14 de Dezembro de 2010 às 00:30
Em véspera de deixar a liderança da Ordem dos Médicos, Pedro Nunes defende-se de acusações na gestão
Em véspera de deixar a liderança da Ordem dos Médicos, Pedro Nunes defende-se de acusações na gestão FOTO: Gonçalo Oliveira

Jaime Teixeira Mendes e José Manuel Silva afirmaram durante a campanha eleitoral que, caso sejam eleitos, avançam com uma auditoria à contabilidade da OM, que recebe cerca de seis milhões de euros por ano, provenientes do pagamento das quotas dos 42 042 médicos inscritos. Pedro Nunes contesta a desconfiança dos candidatos. "Só por falta de informação é que dizem querer auditar a Ordem, porque sempre existiram Relatórios de Contas, feitos por empresas de auditoria independentes e escolhidas por concurso público", afirma ao CM o actual bastonário.

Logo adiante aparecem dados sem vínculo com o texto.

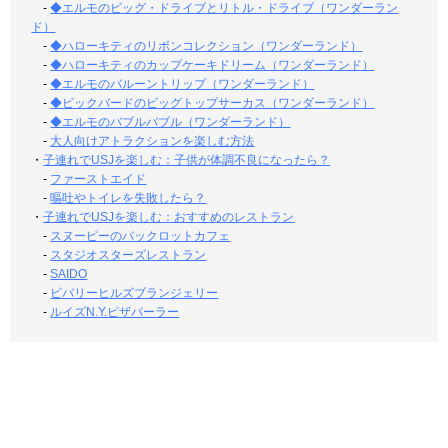
-
◆エルモのビッグ・ドライブとリトル・ドライブ（ワンダーラン
ド）
-
◆ハローキティのリボンコレクション（ワンダーランド）
-
◆ハローキティのカップケーキドリーム（ワンダーランド）
-
◆エルモのバルーントリップ（ワンダーランド）
-
◆ビックバードのビッグトップサーカス（ワンダーランド）
-
◆エルモのバブルバブル（ワンダーランド）
-
大人向けアトラクションを楽しむ方法
・
子連れでUSJを楽しむ：子供が体調不良になったら？
-
ファーストエイド
-
嘔吐やトイレを失敗したら？
・
子連れでUSJを楽しむ：おすすめのレストラン
-
スヌーピーのバックロットカフェ
-
スタジオスターズレストラン
-
SAIDO
-
ビバリーヒルズブランジェリー
-
ルイズN.Y.ピザパーラー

Sobre as queixas de falta de intervenção da OM, Pedro Nunes – que pretendia não dar entrevistas antes de quinta-feira para "não influenciar tendências de voto" – diz que "quando foi preciso, interveio nas reformas da Saúde". E dá como exemplo da sua actuação pública as críticas à "política desastrosa de Correia de Campos [ex-ministro da Saúde], que encerrou Urgências que não podiam fechar". Além de Jaime Teixeira Mendes e José Manuel Silva, concorrem ao cargo de bastonário Isabel Caixeiro e Manuel Brito. Até ontem, já tinham votado, por correspondência, seis mil médicos.